Abstract

To biomechanically compare the contact area, contact pressures, and peak forces of primary labral repair versus labral reconstruction. A cadaveric study was performed using 8 frozen hemi-pelvises with cam-type deformities (alpha angle >55°) with an intact labrum. Intraarticular pressure maps were produced for each specimen under the following conditions: 1) intact labrum, 2) labral repair, and 3) labral reconstruction using iliotibial band (ITB) allograft. Specimens were examined at neutral, 20° of extension and 60° of flexion to simulate the complete arc of the natural hip range of motion during normal gait on a level surface and during stair climbing. Each specimen was placed in a custom-designed jig in the MTS electromechanical test system to create pressure and area map measurements. In each condition, contact pressure, contact area, and peak force within a region-of-interest (ROI) were obtained. Repeated measures ANOVA was used to identify differences in biomechanical parameters among the three conditions with post-hoc analysis using pairwise comparison with Bonferroni correction to analyze the differences within each condition. Analysis of contact pressures between labral repair and labral reconstruction were normalized to the pressures measured in the intact labrum. Repeated measures ANOVA for contact area in neutral, extension, and flexion demonstrated statistically significant differences between study states (p<0.05).
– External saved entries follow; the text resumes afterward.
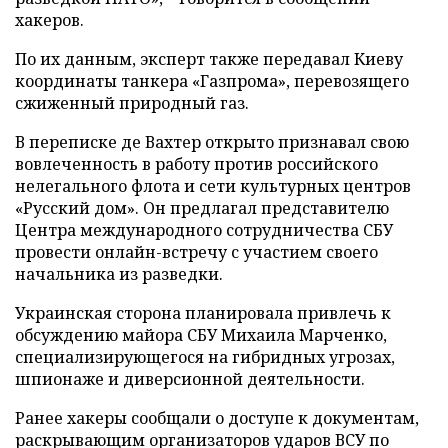
хакеров.
По их данным, эксперт также передавал Киеву
координаты танкера «Газпрома», перевозящего
сжиженный природный газ.
В переписке де Вахтер открыто признавал свою
вовлеченность в работу против российского
нелегального флота и сети культурных центров
«Русский дом». Он предлагал представителю
Центра международного сотрудничества СБУ
провести онлайн-встречу с участием своего
начальника из разведки.
Украинская сторона планировала привлечь к
обсуждению майора СБУ Михаила Марченко,
специализирующегося на гибридных угрозах,
шпионаже и диверсионной деятельности.
Ранее хакеры сообщали о доступе к документам,
раскрывающим организаторов ударов ВСУ по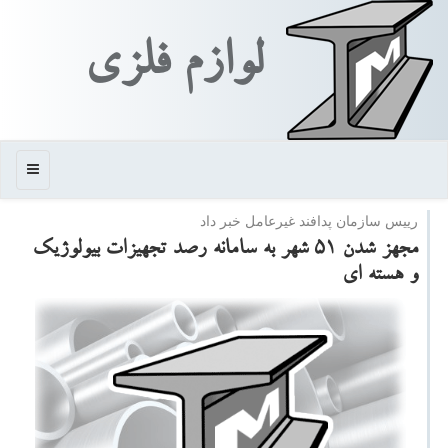
لوازم فلزی
منو
رییس سازمان پدافند غیرعامل خبر داد
مجهز شدن 51 شهر به سامانه رصد تجهیزات بیولوژیك
و هسته ای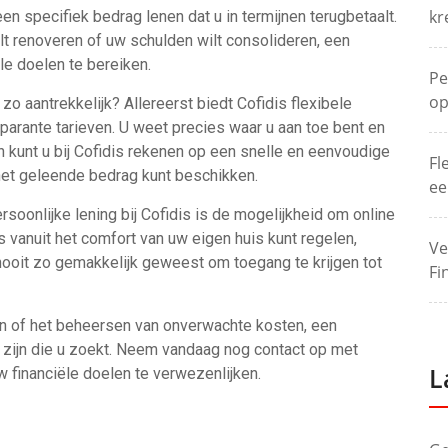
kr
en specifiek bedrag lenen dat u in termijnen terugbetaalt.
lt renoveren of uw schulden wilt consolideren, een
le doelen te bereiken.
Pe
op
zo aantrekkelijk? Allereerst biedt Cofidis flexibele
parante tarieven. U weet precies waar u aan toe bent en
n kunt u bij Cofidis rekenen op een snelle en eenvoudige
Fl
het geleende bedrag kunt beschikken.
ee
rsoonlijke lening bij Cofidis is de mogelijkheid om online
s vanuit het comfort van uw eigen huis kunt regelen,
Ve
nooit zo gemakkelijk geweest om toegang te krijgen tot
Fi
en of het beheersen van onverwachte kosten, een
g zijn die u zoekt. Neem vandaag nog contact op met
L
w financiële doelen te verwezenlijken.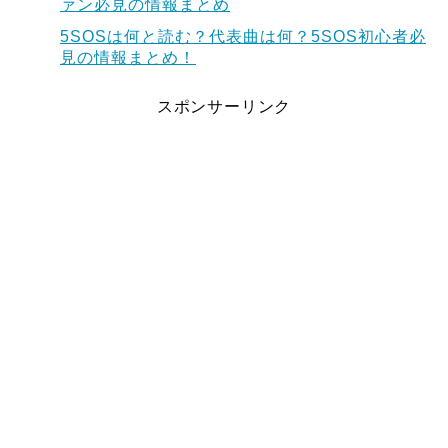
ァン必見の情報まとめ
5SOSは何と読む？代表曲は何？5SOS初心者必
見の情報まとめ！
スポンサーリンク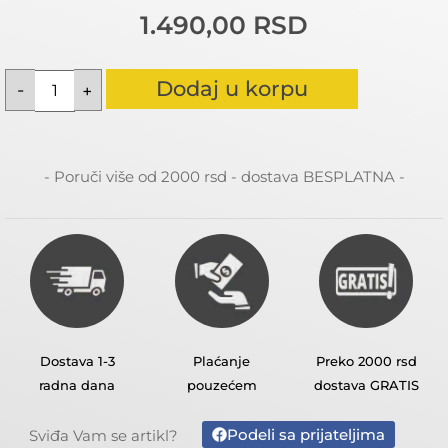
1.490,00
RSD
Dodaj u korpu
- Poruči više od 2000 rsd - dostava BESPLATNA -
Dostava 1-3
Plaćanje
Preko 2000 rsd
radna dana
pouzećem
dostava GRATIS
Podeli sa prijateljima
Sviđa Vam se artikl?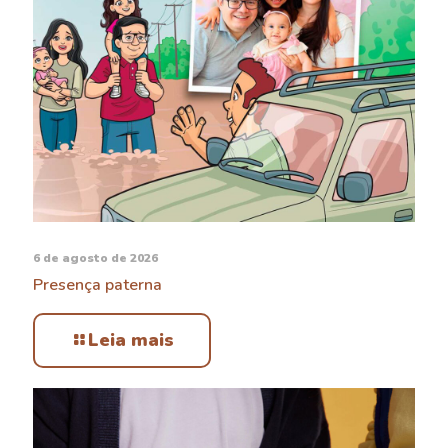
6 de agosto de 2026
Presença paterna
Leia mais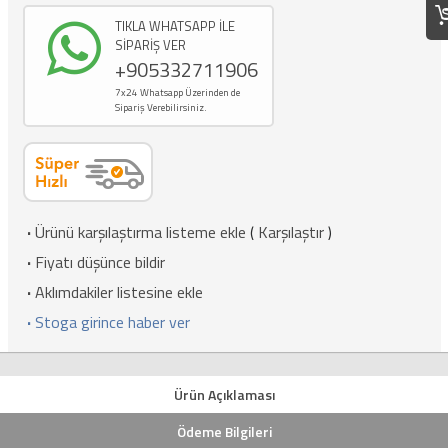
TIKLA WHATSAPP İLE
SİPARİŞ VER
+905332711906
7x24 Whatsapp Üzerinden de
Sipariş Verebilirsiniz.
·
Ürünü karşılaştırma listeme ekle
(
Karşılaştır
)
·
Fiyatı düşünce bildir
·
Aklımdakiler listesine ekle
·
Stoga girince haber ver
Ürün Açıklaması
Ödeme Bilgileri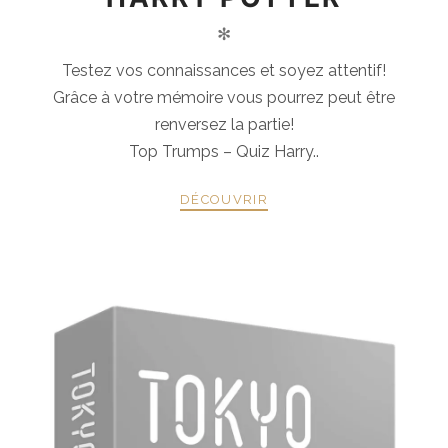
✻
Testez vos connaissances et soyez attentif!
Grâce à votre mémoire vous pourrez peut être
renversez la partie!
Top Trumps – Quiz Harry..
DÉCOUVRIR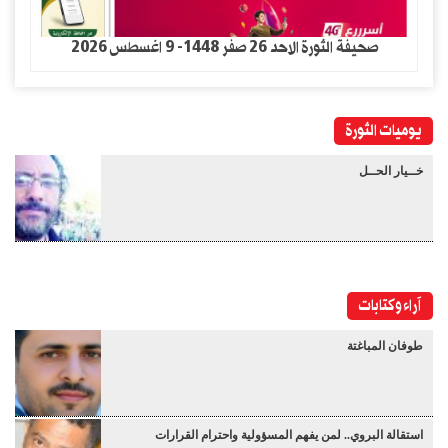
صحيفة الثورة الاحد 26 صفر 1448- 9 اغسطس 2026
يوميات الثورة
خــيار الحــل
آراء وكتابات
طوفان المباغتة
استقالة البروي.. لمن يفهم المسؤولية واحترام القرارات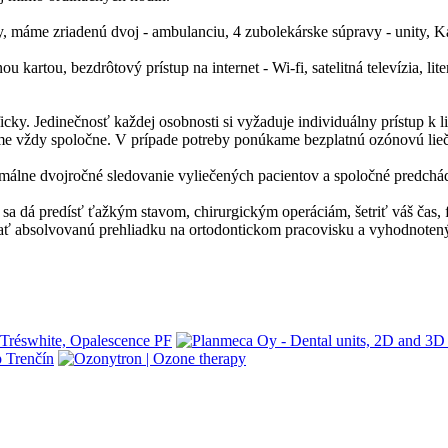
ny, máme zriadenú dvoj - ambulanciu, 4 zubolekárske súpravy - unity, 
artou, bezdrôtový prístup na internet - Wi-fi, satelitná televízia, lit
ky. Jedinečnosť každej osobnosti si vyžaduje individuálny prístup k l
me vždy spoločne. V prípade potreby ponúkame bezplatnú ozónovú lieč
málne dvojročné sledovanie vyliečených pacientov a spoločné predchádz
 sa dá predísť ťažkým stavom, chirurgickým operáciám, šetriť váš čas, 
 mať absolvovanú prehliadku na ortodontickom pracovisku a vyhodnote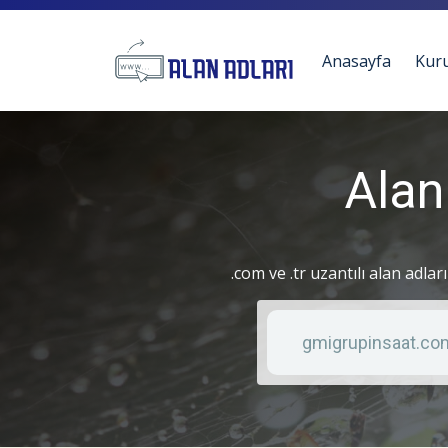
Anasayfa
Kur
Alan
.com ve .tr uzantılı alan adlar
Anahtar kelime
Liste türü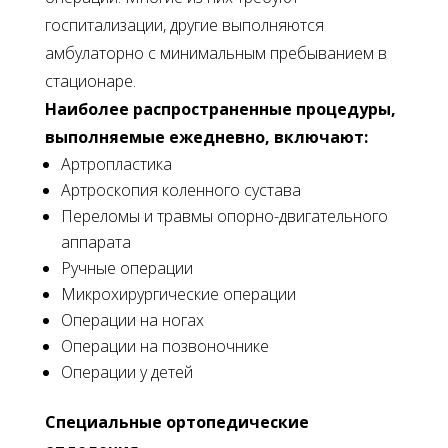
госпитализации, другие выполняются
амбулаторно с минимальным пребыванием в
стационаре.
Наиболее распространенные процедуры,
выполняемые ежедневно, включают:
Артропластика
Артроскопия коленного сустава
Переломы и травмы опорно-двигательного
аппарата
Ручные операции
Микрохирургические операции
Операции на ногах
Операции на позвоночнике
Операции у детей
Специальные ортопедические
Post-hoc analysis for each consistently demonstrated significantly larger contact areas measured in labral repair specimens compared labral reconstruction specimens. In addition, paired-T test analysis demonstrated significantly higher contact areas (33.3+-7.9 vs 27.4+-6.9; p=0.009) and significantly lower contact pressures (2.5+-0.3 vs 2.7+-0.4; p=0.038) in labral repair specimens compared to labral reconstruction specimens. Finally, there was no statistically significant difference in peak forces measured between specimens (p<0.05 for all). Primary labral repair may result in lower intra-articular hip contact pressures and higher contact area compared to primary complete labral reconstruction.